Trotz allen Kritikern gilt Şaguna bis heute, als einer der wichtigsten orthodoxen Kämpfer für die Wiedereinsetzung einer ursprünglichen Institution der Kirche, so wie er selbst die Synodalität definierte: ,,Die Synoden nehmen ihren Ursprung von dem Erlöser Jesus Christus selbst. Dies kann kein Kanonist, möge er noch so spekulativ sein, bekämpfen, denn Christus selbst hat in einer synodalen Weise, das heißt in Versammlungen mit den Aposteln und dem Volke alle seine Handlungen ausgeübt.“[25]

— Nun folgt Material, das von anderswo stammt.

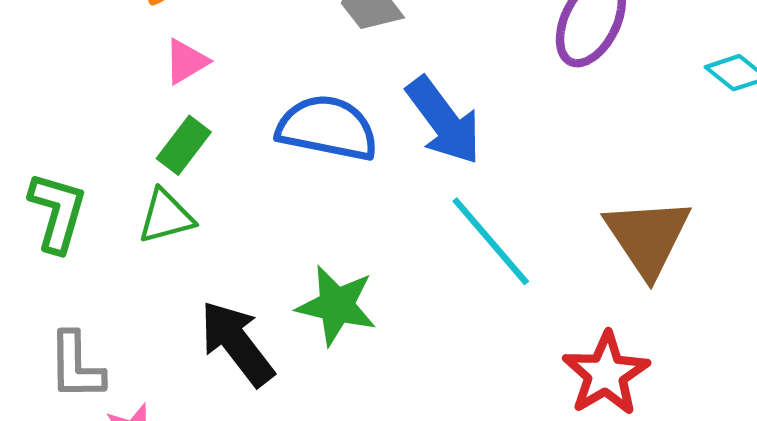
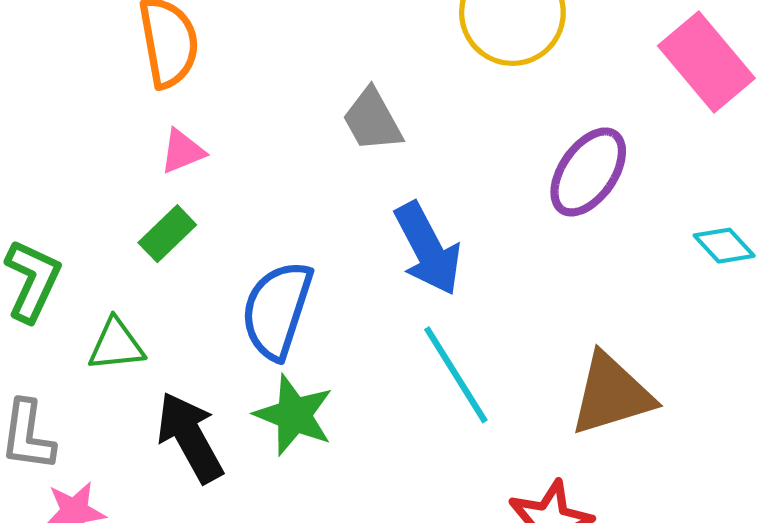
blue semicircle: (327, 128) -> (277, 310), moved, turned -92
green triangle: (166, 216) -> (116, 345), moved
brown triangle: (648, 237) -> (612, 394), turned 38

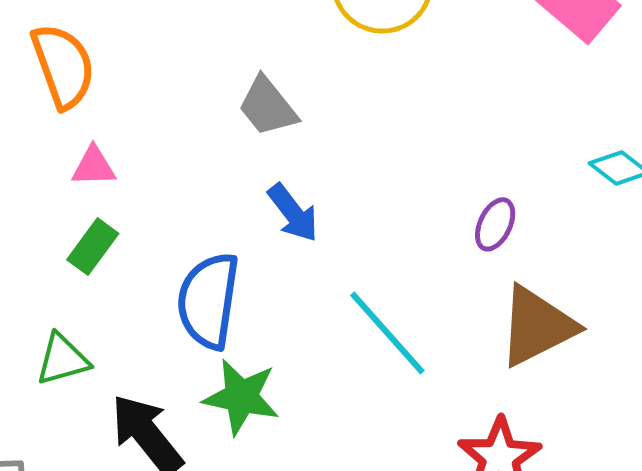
pink triangle: (182, 151) -> (94, 166), turned 30
purple ellipse: (588, 172) -> (495, 224), moved, size x0.6
blue arrow: (428, 249) -> (293, 213), moved, size x0.7

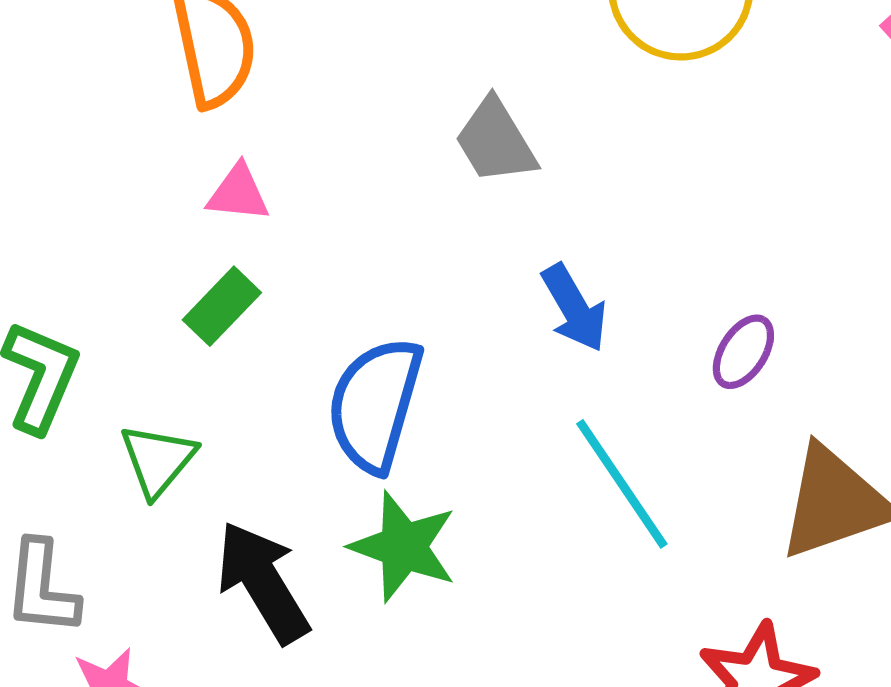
blue arrow: (293, 213) -> (574, 308), moved
purple ellipse: (495, 224) -> (743, 352), moved
green triangle: (63, 359) -> (158, 460), turned -42

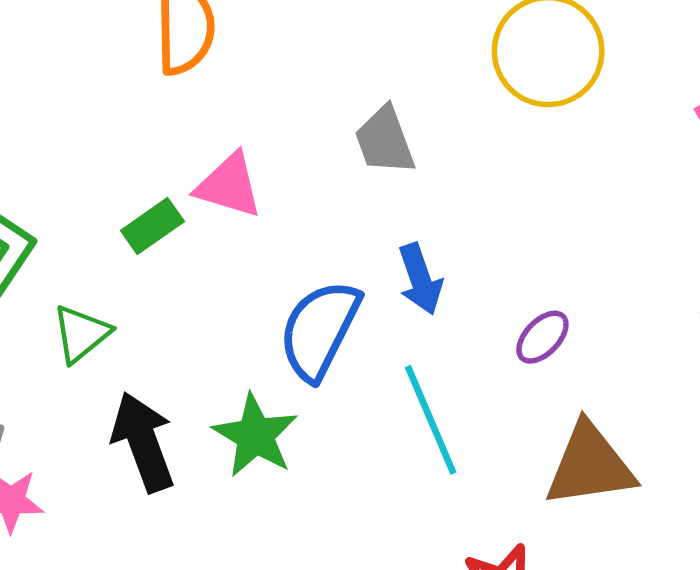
pink triangle: (238, 193) -> (229, 185), moved, size x1.4
blue semicircle: (375, 405) -> (319, 330), moved

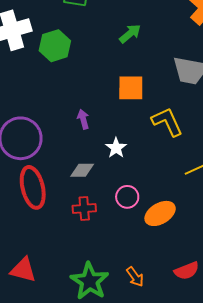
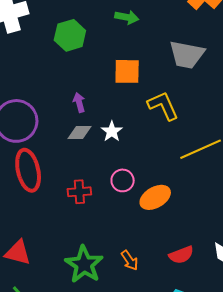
green arrow: (130, 34) -> (127, 17), turned 50
green hexagon: (55, 46) -> (70, 35), moved
gray diamond: (82, 170) -> (80, 133), moved

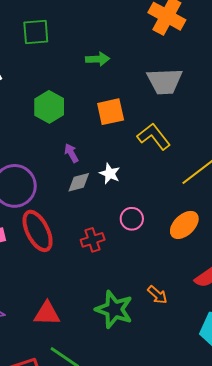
green hexagon: (70, 35) -> (49, 107), moved
orange ellipse: (155, 197) -> (184, 225), moved

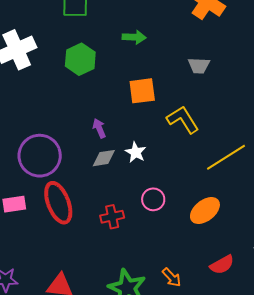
gray trapezoid: (165, 81) -> (199, 66), size x0.6
green hexagon: (49, 107) -> (80, 59), moved

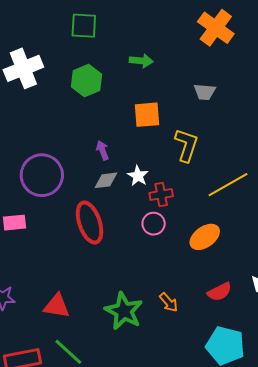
yellow L-shape: (183, 120) -> (186, 145), turned 48
red ellipse: (58, 203) -> (90, 223), moved
red cross: (112, 217) -> (161, 195), moved

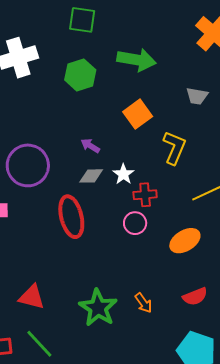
green arrow: (141, 61) -> (136, 60), size x1.6
orange square: (147, 115) -> (138, 114), turned -36
purple arrow: (103, 150) -> (90, 146), turned -42

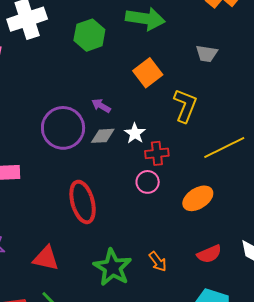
purple circle: (28, 165) -> (63, 128), moved
red ellipse: (71, 217) -> (83, 202), moved

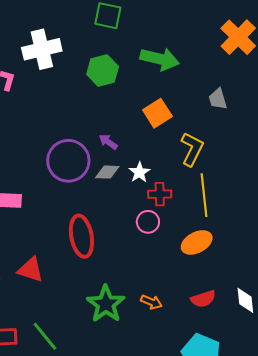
gray trapezoid: (207, 54) -> (218, 99), turned 60
yellow line: (224, 148) -> (204, 195), moved, turned -75
red triangle: (46, 258) -> (31, 270), moved
orange arrow: (158, 262) -> (151, 302), turned -35

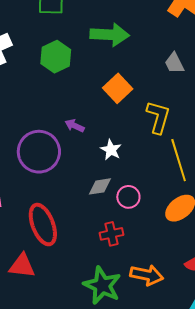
gray diamond: (107, 172) -> (100, 186), moved
red cross: (160, 194) -> (111, 234), moved
red ellipse: (81, 236) -> (43, 225), moved
orange arrow: (151, 302) -> (147, 275), size x1.5

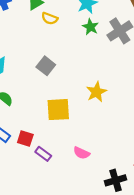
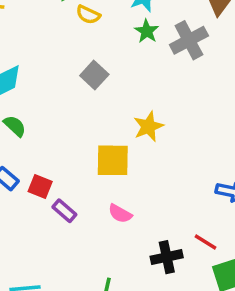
gray square: (46, 66) -> (94, 75), moved
yellow square: (58, 110) -> (113, 160), moved

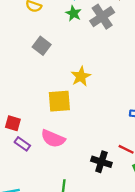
purple rectangle: (64, 211) -> (22, 144), moved
pink semicircle: (120, 214) -> (53, 139), moved, size x1.5
black cross: (167, 257) -> (101, 162), turned 36

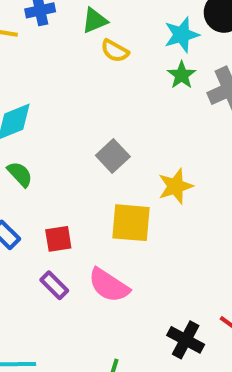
gray square: (42, 46) -> (113, 156), moved
red square: (13, 123) -> (58, 239), moved, turned -35

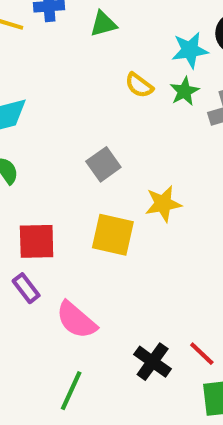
yellow semicircle: (115, 51) -> (139, 85), moved
red square: (58, 239) -> (37, 241), size x1.4
pink semicircle: (109, 285) -> (76, 320), moved

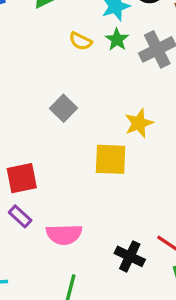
yellow star: (163, 204) -> (139, 123), moved
yellow square: (113, 235) -> (111, 159), moved
pink semicircle: (76, 320) -> (64, 234), turned -32

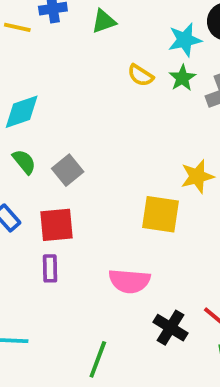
gray square: (64, 108) -> (68, 170), moved
purple rectangle: (20, 216) -> (50, 268), turned 40
pink semicircle: (64, 234) -> (129, 281), moved

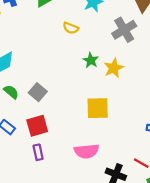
green star: (182, 78) -> (91, 60), moved
yellow star: (197, 176) -> (114, 68), moved

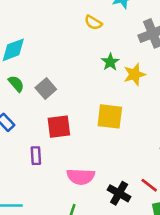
red square: (37, 126) -> (59, 127), moved
pink semicircle: (87, 151) -> (81, 177), moved

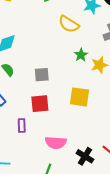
yellow semicircle: (93, 23) -> (69, 24), size x1.5
gray square: (46, 89) -> (42, 75), moved, turned 35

         III. Die Organisation der Rumänisch-Orthodoxen Kirche gemäß ihrem Statut von 1948/1949

     1. Die administrativen Teile der Kirche (Şagunas soziale Elemente der Kirche)

Gemäß dem gegenwärtigen Statut hat die Rumänisch-Orthodoxe Kirche die folgenden kirchlich-administrativen Teile: das Patriarchat, die Metropolie, die Eparchie, das Kloster, das Erzpriestertum/der Erzpriesteramt, die Pfarrei.

Das Rumänische Patriarchat umfasst, gemäß dem Artikel 1 vom Statut: ,,alle orthodoxen Gläubigen aus Rumänien und von der rumänisch-orthodoxen Diaspora.“ Es ist zu merken, dass der zweite Teilsatz, nämlich: ,,und von der rumänisch-orthodoxen Diaspora“, eine notwendige Erneuerung ist, die im Jahr 1990 ins Statut eingeschlossen wurde[26]. Diese Einfügung war notwendig, um die Orthodoxen Rumänen, die im Ausland leben, nicht außerhalb der Mutterkirchenjurisdiktion (oder überhaupt ohne Jurisdiktion) zu lassen und um eine schon lange faktische Situation gesetzlich/rechtlich zu erkennen[27]. Aber, inwieweit diese Änderung ganz kanonisch ist, steht in Frage, und die orthodoxen Kanonisten werden in der Zukunft eine echte, kanonische Antwort darauf finden müssen.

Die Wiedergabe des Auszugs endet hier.